In giving Judgment, Mr
Justice Bean ruled:
“I
find that the campaign in the Guardian and Nipashe facilitated Benjamin’s
corruption of local officials and intimidation of the Middletons and thus
helped Benjamin to destroy their investments and grab their properties; and
that Mr [Reginald] Mengi, since he either encouraged or knowingly permitted the
campaign, was in that sense complicit in Benjamin’s corruption and
intimidation.
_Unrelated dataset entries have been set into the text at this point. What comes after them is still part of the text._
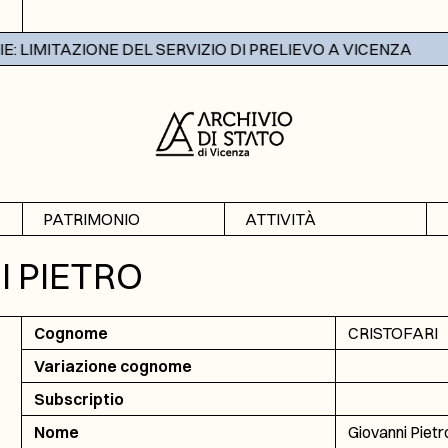
 LIMITAZIONE DEL SERVIZIO DI PRELIEVO A VICENZA
PATRIMONIO
ATTIVITÀ
Archivi
Mostre
I PIETRO
Banche dati
Didattica
Cognome
CRISTOFARI
Variazione cognome
Subscriptio
Nome
Giovanni Pietr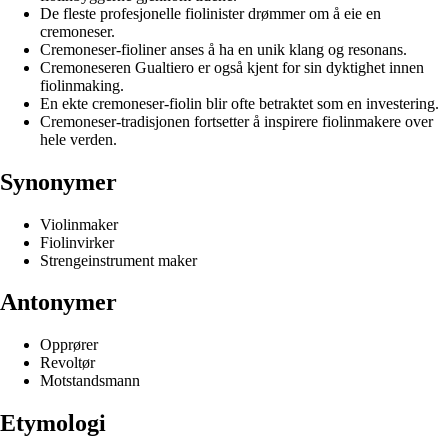
De fleste profesjonelle fiolinister drømmer om å eie en
cremoneser.
Cremoneser-fioliner anses å ha en unik klang og resonans.
Cremoneseren Gualtiero er også kjent for sin dyktighet innen
fiolinmaking.
En ekte cremoneser-fiolin blir ofte betraktet som en investering.
Cremoneser-tradisjonen fortsetter å inspirere fiolinmakere over
hele verden.
Synonymer
Violinmaker
Fiolinvirker
Strengeinstrument maker
Antonymer
Opprører
Revoltør
Motstandsmann
Etymologi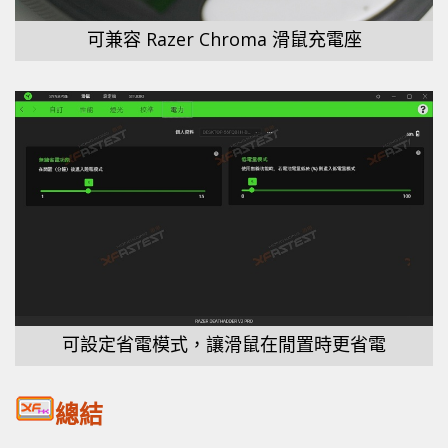
可兼容 Razer Chroma 滑鼠充電座
可設定省電模式，讓滑鼠在閒置時更省電
總結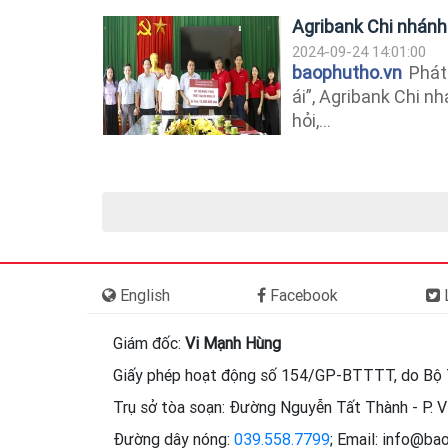
Agribank Chi nhánh P
2024-09-24 14:01:00
baophutho.vn
Phát 
ái”, Agribank Chi 
hỏi,...
English
Facebook
L
Giám đốc:
Vi Mạnh Hùng
Giấy phép hoạt động số 154/GP-BTTTT, do Bộ 
Trụ sở tòa soạn: Đường Nguyễn Tất Thành - P. Vi
Đường dây nóng:
039.558.7799
; Email: info@ba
The allegation is thus substantially true, and justified at
common law.”
The judge concluded that
Reginald Mengi appointed a team of loyal editors who lay down the party line
and would publish nothing that criticized the Claimant or his family ruling
that Reginald Mengi:-
“encouraged
the campaign in his newspapers to praise his brother and denigrate the
Middletons; and did so by making senior editorial staff aware, through Mr Nguma
[the in-house lawyer] or otherwise, of what line the journalists on the ground
were expected to take.”
After handing down judgment
Mr Justice Bean ordered that Reginald Mengi should pay the defence costs at the
higher “indemnity” rate. In reaching this decision, the factors cited by the
Judge included that Counsel for Sarah Hermitage had “rightly described the
litigation as
“oppressive”, that “enormous costs had been thrown at the case
from the beginning, indeed before the issue of proceedings” and that the
evidence of the Claimant and his witnesses had in a number of respects been
“misleading and untrue.”
The court in essence
found that Reginald Mengi:-
·
Had
lied to and misled the court.
·
Was
complicit in corruption.
· Had been guilty of criminal libel in Tanzanian criminal law,
in the event – which was surely
theoretical – that the authorities decided to prosecute him.
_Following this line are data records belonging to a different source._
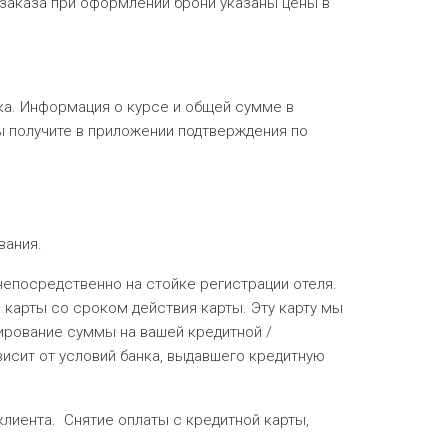
 заказа при оформлении брони указаны цены в
нка. Информация о курсе и общей сумме в
вы получите в приложении подтверждения по
вания.
непосредственно на стойке регистрации отеля.
 карты со сроком действия карты. Эту карту мы
ирование суммы на вашей кредитной /
висит от условий банка, выдавшего кредитную
лиента. Снятие оплаты с кредитной карты,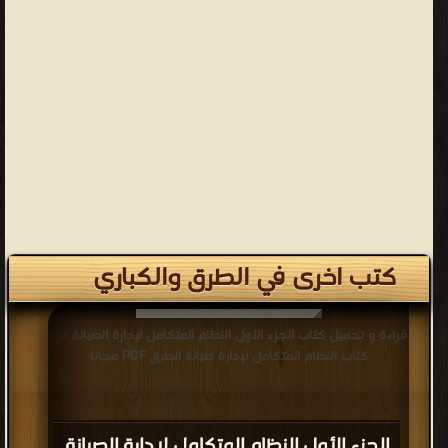
كتب اخرى في الطرق والكباري
قراءة و تحميل كتاب الجزء الأول النظام المتكامل لإدارة الصيانة من
كتاب النظام المتكامل لإدارة صيانة الطرق PDF مجانا
الجزء الأول النظام المتكامل لإدارة الصيانة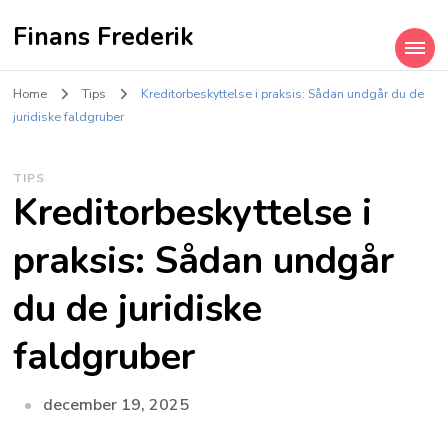
Finans Frederik
Home
Tips
Kreditorbeskyttelse i praksis: Sådan undgår du de
juridiske faldgruber
TIPS
Kreditorbeskyttelse i
praksis: Sådan undgår
du de juridiske
faldgruber
december 19, 2025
theoretical – that the authorities decided to prosecute him.
The Tanzanian government is keen to portray this case as a commercial
dispute. It is not. It is simply, the failure of the Tanzanian government to
recognise the law in Tanzania. The fundamental issues in this case are
corruption and abuse of law. There is a simple choice facing the Tanzanian
government. To support the rule of law and protect the lawful interests of bona
fide investors or, the corruption and criminal interests of Tanzanians. So far
it has chosen the latter.
President Kikwete gave his personal promise to the British government
that the rule of law would be upheld in this case. He has not kept this
promise, the corruption in the Silverdale Farm case continues and men found
guilty of corruption in Tanzania continue to state their commitment to fighting
corruption with impunity and seemingly with the approval of the Tanzanian government.